In his final submission to the jury, Bryant read out a touching letter full of pathos entitled "Dear Dad" and said to have been written by Aravena to the jury in his final address, portraying him as a sad lost soul caught up in events beyond his control. Powell demanded a mistrial under the grounds that the virtually illiterate Aravena could not have written the "Dear Dad" letter, but Justice Heeney ruled that through it was highly unlikely that Aravena had written the letter, this was not grounds for a mistrial.

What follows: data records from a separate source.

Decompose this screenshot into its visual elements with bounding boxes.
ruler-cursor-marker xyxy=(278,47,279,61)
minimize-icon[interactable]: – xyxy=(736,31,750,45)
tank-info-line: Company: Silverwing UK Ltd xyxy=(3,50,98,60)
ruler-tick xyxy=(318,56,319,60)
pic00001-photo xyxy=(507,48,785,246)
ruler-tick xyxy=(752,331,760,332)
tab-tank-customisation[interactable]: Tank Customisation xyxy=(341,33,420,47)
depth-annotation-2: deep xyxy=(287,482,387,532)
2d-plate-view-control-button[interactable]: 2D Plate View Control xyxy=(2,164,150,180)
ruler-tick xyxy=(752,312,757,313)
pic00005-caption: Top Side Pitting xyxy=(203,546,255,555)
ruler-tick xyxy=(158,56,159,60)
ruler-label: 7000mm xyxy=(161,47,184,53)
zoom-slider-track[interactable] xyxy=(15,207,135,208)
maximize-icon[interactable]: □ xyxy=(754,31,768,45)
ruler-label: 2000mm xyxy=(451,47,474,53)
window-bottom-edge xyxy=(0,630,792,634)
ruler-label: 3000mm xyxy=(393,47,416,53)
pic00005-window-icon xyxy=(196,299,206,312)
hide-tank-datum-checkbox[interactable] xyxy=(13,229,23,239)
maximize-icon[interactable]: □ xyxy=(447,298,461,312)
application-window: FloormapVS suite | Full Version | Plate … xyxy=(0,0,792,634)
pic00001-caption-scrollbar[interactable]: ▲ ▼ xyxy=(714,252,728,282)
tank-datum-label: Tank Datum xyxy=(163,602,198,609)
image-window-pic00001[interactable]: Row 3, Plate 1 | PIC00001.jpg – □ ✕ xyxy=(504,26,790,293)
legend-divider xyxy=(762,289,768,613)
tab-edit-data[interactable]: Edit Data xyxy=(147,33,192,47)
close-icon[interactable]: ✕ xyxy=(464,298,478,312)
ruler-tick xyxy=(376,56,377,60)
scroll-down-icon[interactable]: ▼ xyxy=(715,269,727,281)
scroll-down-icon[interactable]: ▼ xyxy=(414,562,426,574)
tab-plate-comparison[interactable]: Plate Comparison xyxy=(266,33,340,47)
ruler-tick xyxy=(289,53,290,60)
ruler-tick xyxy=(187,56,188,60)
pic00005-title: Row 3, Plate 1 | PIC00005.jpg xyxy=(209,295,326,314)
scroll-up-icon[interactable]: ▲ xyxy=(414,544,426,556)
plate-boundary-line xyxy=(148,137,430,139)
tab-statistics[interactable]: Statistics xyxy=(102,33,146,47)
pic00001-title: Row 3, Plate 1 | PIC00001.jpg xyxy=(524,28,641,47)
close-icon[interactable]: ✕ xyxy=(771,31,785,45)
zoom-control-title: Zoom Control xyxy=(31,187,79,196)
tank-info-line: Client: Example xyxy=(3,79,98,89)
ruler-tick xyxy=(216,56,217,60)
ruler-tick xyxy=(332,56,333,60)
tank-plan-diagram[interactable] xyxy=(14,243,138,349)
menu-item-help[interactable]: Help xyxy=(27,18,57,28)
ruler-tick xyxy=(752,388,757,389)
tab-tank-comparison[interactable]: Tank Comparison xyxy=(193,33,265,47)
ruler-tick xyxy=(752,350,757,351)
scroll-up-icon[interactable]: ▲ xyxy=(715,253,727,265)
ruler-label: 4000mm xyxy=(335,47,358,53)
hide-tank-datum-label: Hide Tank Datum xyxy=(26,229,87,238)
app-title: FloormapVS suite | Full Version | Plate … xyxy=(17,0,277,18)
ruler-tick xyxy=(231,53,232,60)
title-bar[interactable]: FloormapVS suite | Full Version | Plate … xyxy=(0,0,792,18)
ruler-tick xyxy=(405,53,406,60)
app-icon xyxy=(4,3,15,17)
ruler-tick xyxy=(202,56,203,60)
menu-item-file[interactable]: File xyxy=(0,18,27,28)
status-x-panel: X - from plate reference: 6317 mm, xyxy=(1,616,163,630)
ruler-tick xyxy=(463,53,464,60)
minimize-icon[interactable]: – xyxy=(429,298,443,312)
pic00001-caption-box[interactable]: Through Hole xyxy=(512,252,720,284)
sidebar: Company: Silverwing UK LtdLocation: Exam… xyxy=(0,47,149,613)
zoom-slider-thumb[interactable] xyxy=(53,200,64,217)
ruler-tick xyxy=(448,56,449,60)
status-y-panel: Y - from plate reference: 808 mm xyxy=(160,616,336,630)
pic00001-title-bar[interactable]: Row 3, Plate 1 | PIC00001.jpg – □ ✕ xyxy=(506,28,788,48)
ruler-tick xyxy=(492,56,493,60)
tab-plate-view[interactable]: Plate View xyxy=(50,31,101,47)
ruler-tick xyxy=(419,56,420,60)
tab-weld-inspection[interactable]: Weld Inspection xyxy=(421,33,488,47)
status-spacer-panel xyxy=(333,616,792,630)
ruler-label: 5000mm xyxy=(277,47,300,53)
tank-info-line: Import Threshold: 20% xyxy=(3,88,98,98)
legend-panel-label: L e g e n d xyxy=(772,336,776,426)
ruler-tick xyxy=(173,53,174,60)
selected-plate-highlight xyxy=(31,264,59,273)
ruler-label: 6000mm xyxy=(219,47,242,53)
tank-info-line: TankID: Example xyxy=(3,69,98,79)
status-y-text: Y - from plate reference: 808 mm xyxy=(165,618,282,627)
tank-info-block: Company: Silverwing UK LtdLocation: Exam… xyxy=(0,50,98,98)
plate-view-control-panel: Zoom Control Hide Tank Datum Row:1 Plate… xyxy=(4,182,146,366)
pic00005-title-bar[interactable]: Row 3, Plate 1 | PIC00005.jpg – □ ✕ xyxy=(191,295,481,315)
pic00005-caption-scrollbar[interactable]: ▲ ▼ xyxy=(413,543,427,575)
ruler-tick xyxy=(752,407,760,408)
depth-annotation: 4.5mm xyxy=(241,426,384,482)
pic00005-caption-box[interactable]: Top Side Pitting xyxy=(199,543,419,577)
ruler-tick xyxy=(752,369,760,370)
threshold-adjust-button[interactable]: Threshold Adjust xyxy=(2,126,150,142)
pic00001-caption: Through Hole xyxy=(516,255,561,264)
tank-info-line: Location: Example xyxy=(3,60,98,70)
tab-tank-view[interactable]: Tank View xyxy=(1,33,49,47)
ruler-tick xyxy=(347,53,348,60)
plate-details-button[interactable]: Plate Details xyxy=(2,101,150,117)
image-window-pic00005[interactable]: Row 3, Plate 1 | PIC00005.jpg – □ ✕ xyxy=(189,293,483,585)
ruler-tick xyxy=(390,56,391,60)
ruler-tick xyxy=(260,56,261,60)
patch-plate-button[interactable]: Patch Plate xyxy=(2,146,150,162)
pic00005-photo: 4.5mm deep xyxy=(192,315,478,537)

On 29 October 2009, the jury returned 44 guilty verdicts for first degree murder and four for manslaughter, believed to be the largest number of murder convictions ever produced from a single criminal proceeding in Canada. Wayne Kellestine, Michael Sandham and Dwight Mushey were each found guilty of eight counts of first-degree murder. Aravena and Frank Mather were both found guilty of seven counts of first degree murder and one count of manslaughter. Brett Gardiner was found guilty of six counts of first degree murder and two counts of manslaughter. Aravena took the verdict very badly, gave the jury the finger and shouted at them: "Fucking goofs! You're pieces of fucking shit!". The journalist Jerry Langton wrote: "Although it may sound childish and comical, the word 'goof' is considered perhaps the worse insult among Ontario's likely-to-go-to-prison set. At least two murders in Kingston alone since the '80s were reported to be the result of someone calling someone else the G-word". When Bryant tried to calm down his client, saying this behavior would not help his appeal, Aravena shouted "Fuck you, Tony! Fuck you!" and tried to assault his lawyer. Aravena was marched out of the courtroom screaming in fury at the jury, judge, his lawyer and the Crown Attorneys. His behavior was later used by the Crown at his appeals to prove he was indeed a violent outlaw biker.

==Death==
Aravena was serving a life sentence at Stony Mountain Penitentiary in Manitoba with no chance of parole. Aravena died on June 28, 2026 at the Bath Institution's Regional Treatment Center from suspected natural causes.